As another example, given a specification of BankAccount (which itself includes a specification of Money), the following specification says that if in a call withdraw(x,m) the value of m is greater than the value of the credit field in the value of x, then the call has no effect.

// @(#)$Id: withdraw.lh,v 1.10 1997/07/30 04:55:02 leavens Exp $
#include "BankAccount.lh"
extern void withdraw(BankAccount& a, Money amt) throw();
//@ behavior {
//@   requires assigned(a, pre) /\ amt >= 0;
//@   modifies a^.credit;
//@   ensures if a^.credit^ >= amt
//@           then a'.credit' = a^.credit - amt
//@           else unchanged(a^.credit);
//@ }

Formally, the meaning of unchanged(store-ref-list) is given as follows. A set of type-tagged objects, UTTOs(store-ref-list), is obtained from the store-ref-list exactly as described above for the modifies-clause (see section 6.2.3 The Modifies Clause). Then unchanged(store-ref-list) denotes the conjunction, for each type-tagged object tto in UTTOs(store-ref-list), of terms of the following form (where tto.type_tag represents the LSL sort Loc[T]).

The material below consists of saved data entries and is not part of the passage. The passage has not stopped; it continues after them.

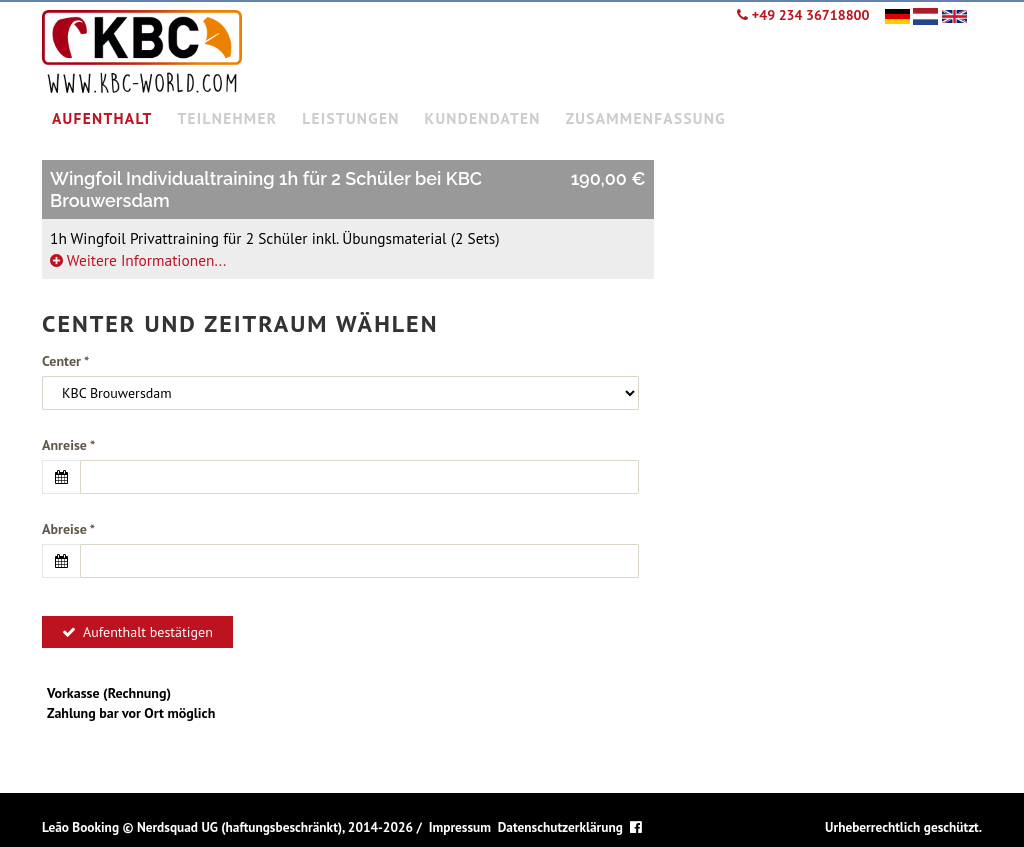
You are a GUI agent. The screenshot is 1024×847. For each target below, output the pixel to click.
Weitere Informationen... (138, 260)
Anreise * (68, 445)
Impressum (460, 827)
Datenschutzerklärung (560, 827)
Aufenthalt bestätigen (137, 632)
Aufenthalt (102, 118)
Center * (65, 361)
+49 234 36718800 (803, 15)
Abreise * (68, 529)
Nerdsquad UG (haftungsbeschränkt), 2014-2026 (275, 827)
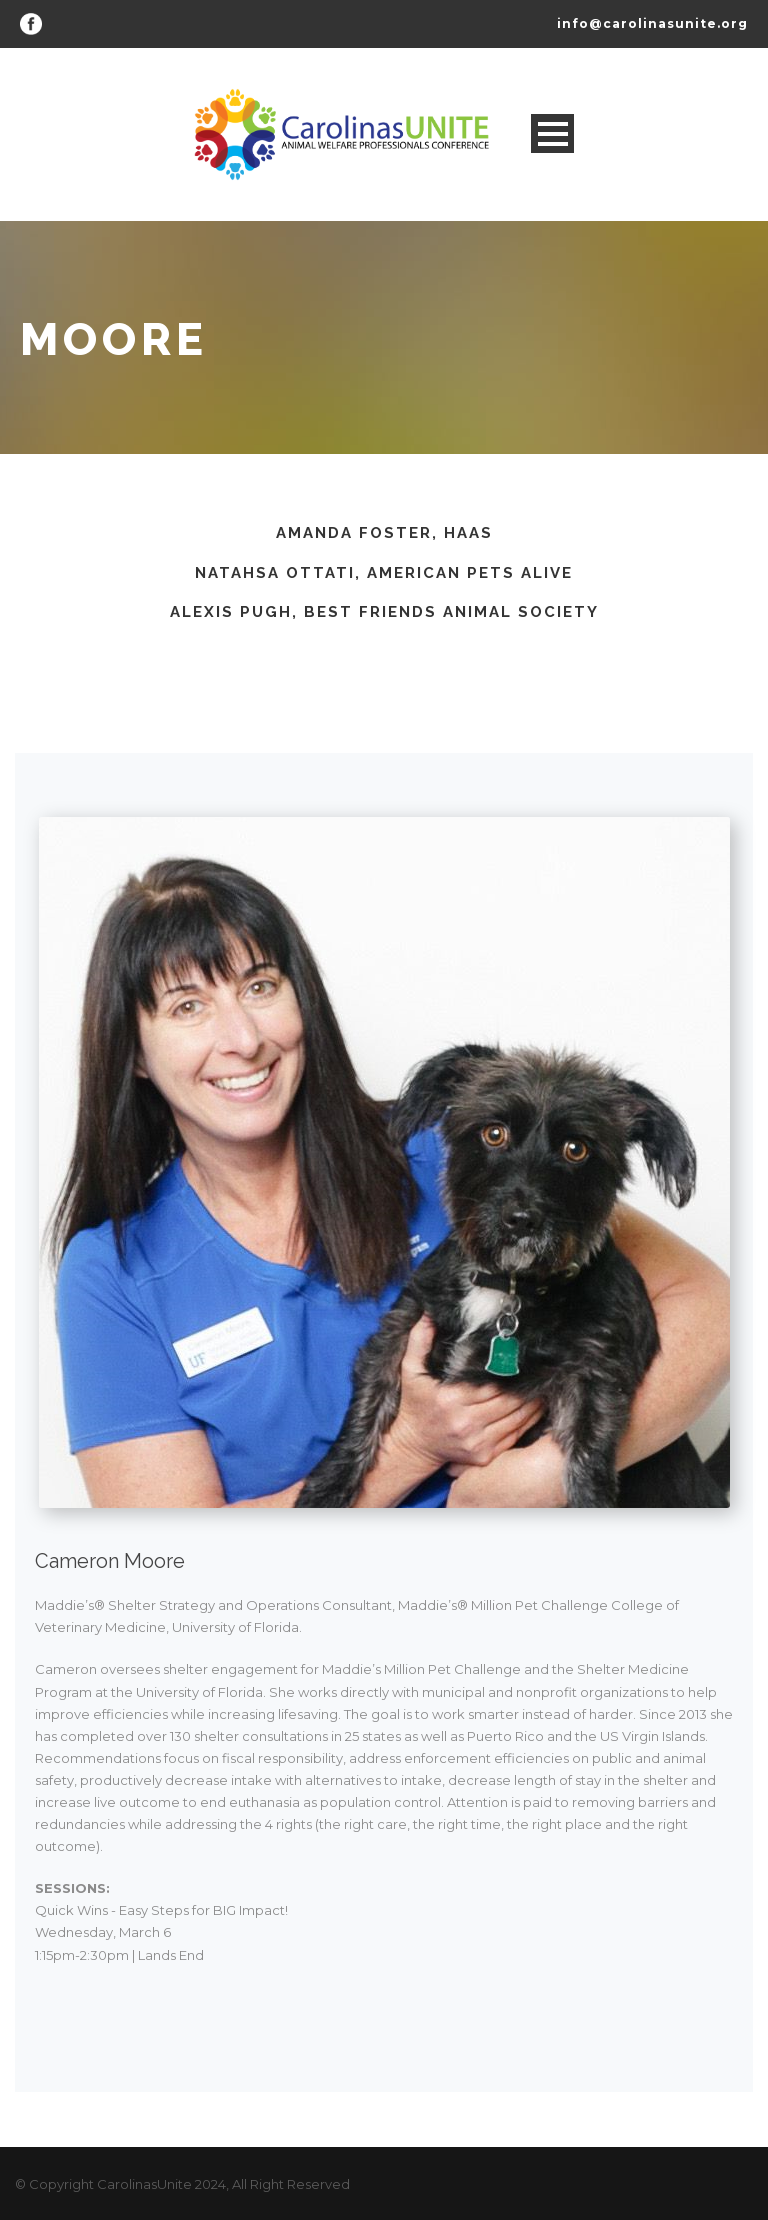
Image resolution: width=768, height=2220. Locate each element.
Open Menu (552, 133)
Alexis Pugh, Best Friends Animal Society (384, 612)
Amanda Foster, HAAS (384, 533)
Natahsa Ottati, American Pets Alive (384, 573)
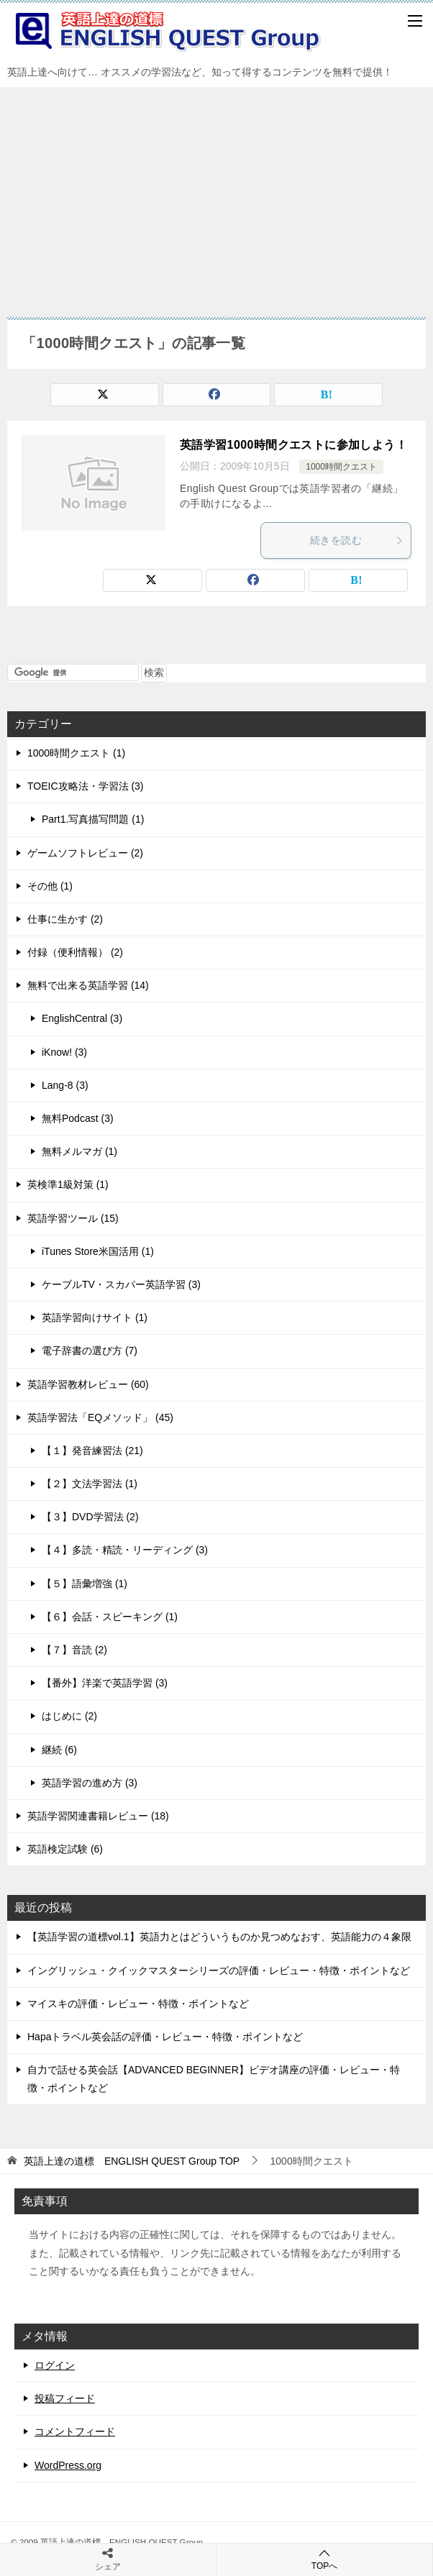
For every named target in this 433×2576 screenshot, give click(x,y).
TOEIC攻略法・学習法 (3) (85, 786)
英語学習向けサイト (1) (94, 1317)
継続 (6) (59, 1749)
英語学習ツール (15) (73, 1218)
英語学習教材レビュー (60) (88, 1384)
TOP (132, 2161)
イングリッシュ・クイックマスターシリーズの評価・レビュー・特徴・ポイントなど (218, 1970)
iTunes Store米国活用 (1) (98, 1251)
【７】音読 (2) (74, 1649)
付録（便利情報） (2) (75, 952)
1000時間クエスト (341, 467)
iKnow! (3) (64, 1052)
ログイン (55, 2365)
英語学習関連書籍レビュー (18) (98, 1816)
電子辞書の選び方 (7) (89, 1350)
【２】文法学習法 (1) (89, 1483)
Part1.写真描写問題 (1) (93, 819)
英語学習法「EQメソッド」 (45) (100, 1417)
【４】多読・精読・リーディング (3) (125, 1550)
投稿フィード (65, 2398)
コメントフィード (75, 2431)
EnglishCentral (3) (82, 1018)
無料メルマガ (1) (79, 1151)
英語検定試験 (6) (65, 1849)
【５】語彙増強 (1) (84, 1583)
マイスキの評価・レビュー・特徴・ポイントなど (138, 2003)
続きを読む (357, 540)
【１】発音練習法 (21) (92, 1450)
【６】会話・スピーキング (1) (110, 1616)
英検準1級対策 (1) (68, 1184)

~isModified(narrow(tto.obj):Loc[T], pre, post)

In the above predicate, the trait function narrow converts an untyped object (the result of tto.obj) to a typed object of the type given by the type tag recorded in tto. The sort suffix (:Loc[T]) is included to say what overloading of narrow is desired, namely the one of from the trait TypedObj(Loc, T), where Loc, and T are from the type tag recorded in tto. This is one reason why type-tagged objects are needed, as modification is a concept defined by the notion of equality for each kind of abstract value.

For example, the postcondition of withdraw as specified above means the following.

 if a^.credit^ >= amt
 then a'.credit' = a^.credit - amt
 else ~isModified(narrow(
                  asTypeTaggedObject(eval(a,pre).credit).obj):Obj[Money],
                  pre, post)

This can be simplified to the following, using the fact that widening and narrowing a typed object results in the same typed object.

 if a^.credit^ >= amt
 then a'.credit' = a^.credit - amt
 else ~isModified(eval(a,pre).credit, pre, post)

(The advantage of the more complex formal semantics is that it works in more general situations.)

An lcpp-primary starting with unchanged has sort Bool. See section 6.2.3 The Modifies Clause for the rules for the sorts allowed for a store-ref.

See section 6.10 Case Analysis for another example of unchanged.